Menurut penelitian, anak laki-laki biasanya lebih agresif dibandingkan dengan anak perempuan karena adanya faktor biologis yang membedakan perempuan dengan laki-laki, yaitu berupa hormon testotoren. Biasanya anak laki-laki menunjukkan keagresifan mereka melalui agresi terbuka, yaitu agresi yang diarahkan secara terbuka kepada targetnya sementara anak perempuan menunjukkan agresi relasional, yaitu agresi yang bertujuan menghancurkan atau mengacaukan hubungan, reputasi, atau ketenteraman psikologis orang lain.
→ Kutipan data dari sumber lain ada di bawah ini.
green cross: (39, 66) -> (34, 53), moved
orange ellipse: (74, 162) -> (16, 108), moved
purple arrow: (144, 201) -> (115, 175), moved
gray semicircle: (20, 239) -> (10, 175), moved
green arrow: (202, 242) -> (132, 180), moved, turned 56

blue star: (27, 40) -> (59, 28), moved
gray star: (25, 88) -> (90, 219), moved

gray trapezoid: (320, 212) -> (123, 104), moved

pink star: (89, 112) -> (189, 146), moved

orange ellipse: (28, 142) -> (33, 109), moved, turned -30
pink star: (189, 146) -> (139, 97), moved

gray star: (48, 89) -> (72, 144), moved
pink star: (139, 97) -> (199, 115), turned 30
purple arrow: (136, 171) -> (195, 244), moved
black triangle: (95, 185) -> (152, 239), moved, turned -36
Agresi jenis ini sering juga disebut agresi tersembunyi, tidak langsung, atau psikologis.

Sumber Agresi
Setiap anak tentu saja memiliki keagresifan yang berbeda dengan anak lainnya. Hal itu disebabkan oleh faktor biologis setiap anak yang juga berbeda-beda. Faktor biologis tersebut dapat berupa hormon dan gen yang diwariskan orangtua kepada anak-anaknya.
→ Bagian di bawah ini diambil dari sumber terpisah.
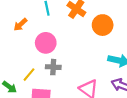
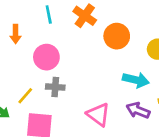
orange arrow: (20, 24) -> (16, 34), turned -48

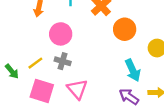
cyan arrow: (136, 80) -> (133, 70), turned 40
pink triangle: (98, 115) -> (77, 89), moved

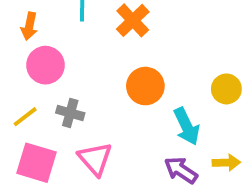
orange circle: (125, 29) -> (145, 86), moved
pink circle: (61, 34) -> (45, 65), moved

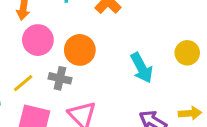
orange circle: (145, 86) -> (80, 50), moved
cyan arrow: (187, 126) -> (142, 68), moved

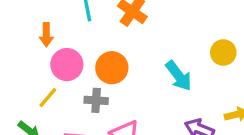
yellow line: (23, 83) -> (48, 97), moved

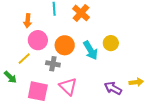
yellow circle: (223, 53) -> (111, 43), moved
cyan arrow: (179, 76) -> (91, 50), moved

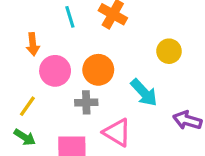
cyan arrow: (91, 50) -> (144, 92), moved
yellow line: (24, 59) -> (27, 106), moved

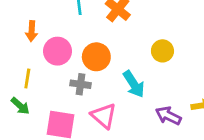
orange arrow: (33, 44) -> (32, 31), moved
yellow line: (27, 106) -> (27, 79), turned -36

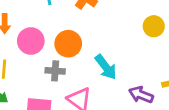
yellow circle: (162, 51) -> (154, 26), moved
Selain faktor biologi, kombinasi atmosfer rumah juga menjadi sumber anak untuk berperilaku agresif. Keadaan rumah yang penuh dengan tekanan, disiplin yang keras, serta kurangnya perhatian orangtua dapat menyebabkan anak tumbuh dengan perilaku agresif yang tinggi. Di samping itu juga, hukuman yang terlalu keras yang diberikan orangtua kepada anak-anaknya seringkali menjadi hal yang berdampak buruk karena anak yang dihukum terlalu keras dapat menjadikan orangtua mereka sebagai model untuk berperilaku agresif.

Pemicu Agresi
Perilaku kekerasan yang disaksikan oleh anak-anak dapat menjadi pemicu utama anak-anak tersebut bertindak agresif. Sebagai misalnya, tayangan smack-down yang beberapa waktu lalu ditayangkan secara terbuka di televisi sehingga dapat dilihat dengan mudah oleh anak-anak menyebabkan seorang anak SD di daerah Pulau Jawa membanting tubuh temannya ke kursi. Hal itu dilakukannya setelah malam hari sebelumnya ia menyaksikan bagaimana orang-orang di atas ring smack-down saling membanting untuk membuktikan siapa yang paling kuat.
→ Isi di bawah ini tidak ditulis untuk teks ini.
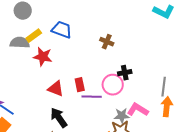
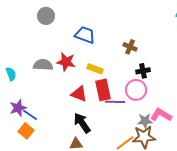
yellow rectangle: (34, 36) -> (95, 69), moved, turned 56
gray semicircle: (20, 43) -> (43, 65), moved
black cross: (125, 73) -> (143, 71), moved
red rectangle: (80, 85) -> (103, 90), size x1.5

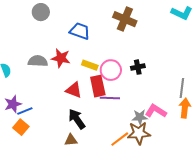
brown cross: (130, 47) -> (125, 19), moved, size x1.6
pink circle: (136, 90) -> (111, 70), moved
blue line: (30, 115) -> (25, 111), turned -56

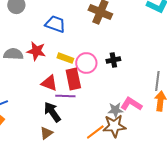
purple line: (110, 98) -> (65, 96), moved
brown triangle: (71, 140) -> (46, 133), turned -32

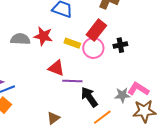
red rectangle: (73, 79) -> (96, 30), moved, turned 50
black arrow: (52, 112) -> (89, 97), moved
brown star: (114, 126) -> (144, 111), moved

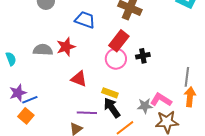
red star: (43, 36) -> (66, 47), turned -30
yellow rectangle: (72, 43) -> (110, 93), moved
purple line: (72, 81) -> (87, 113), moved

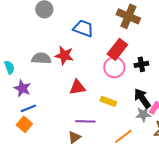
red star: (66, 47) -> (64, 55), turned 30
red triangle: (79, 79) -> (77, 87), turned -30
purple star: (18, 93) -> (22, 88), moved, turned -30
black arrow: (112, 108) -> (142, 98), moved

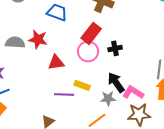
red triangle: (77, 87) -> (56, 62), moved
gray star: (143, 114) -> (108, 98), moved
purple line: (85, 121) -> (64, 94), moved

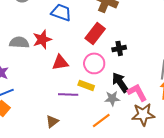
red star: (38, 39) -> (42, 39), turned -30
pink circle: (88, 51) -> (94, 63), moved
pink L-shape: (133, 92) -> (137, 92), turned 30

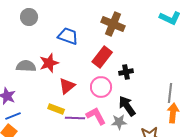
red triangle: (60, 62) -> (67, 86), turned -30
yellow rectangle: (86, 85) -> (56, 109), moved
pink L-shape: (137, 92) -> (96, 116), moved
Untuk menghindari anak-anak mereka dari perilaku agresif semacam ini, para orangtua seharusnya mencontohkan perilaku yang non agresif kepada anak mereka di kehidupan sehari-hari serta selalu mengawasi tontonan-tontonan atau hal-hal yang ada di sekitar anak yang mungkin dapat menjadi pemicu anak untuk berperilaku agresif.

Pengaruh Kultur
Tampaknya budaya juga memegang andil yang besar dalam membentuk karakter dan kerpibadian anak-anak. Sebuah riset menunjukkan bahwa ada perbedaan tingkat keagresifan anak-anak Jepang dengan anak-anak Amerika. Anak-anak Amerika biasanya lebih agresif dibandingkan dengan anak-anak Jepang. Hal ini dikarenakan para orangtua Jepang lebih sering menggunakan penalaran dan memancing rasa bersalah dalam mengajarkan anak bagaimana seharusnya berperilaku.

Rasa Takut
Pada umumnya, rasa takut seringkali dialami oleh anak-anak usia prasekolah. Biasanya, anak-anak tersebut takut kepada binatang, tokoh-tokoh kartun yang menakutkan, kegelapan, atau hantu. Perasaan takut pada anak harus dihindari karena dapat menjadikan proses berkembangnya kemampuan psikososial anak menjadi terhambat. Anak-anak yang terkesan penakut cenderung tumbuh menjadi orang-orang yang tidak percaya diri serta selalu mengalami kegelisahan. Rasa takut pada anak-anak berasal dari pengalaman pribadi atau akibat mendengarkan pengalaman orang lain. Oleh karena itu, orangtua harus membantu anak-anak mereka untuk menghadapi rasa takut dengan membentuk rasa percaya diri dan kewaspadaan yang normal tanpa harus menjadi protektif pada diri sang anak.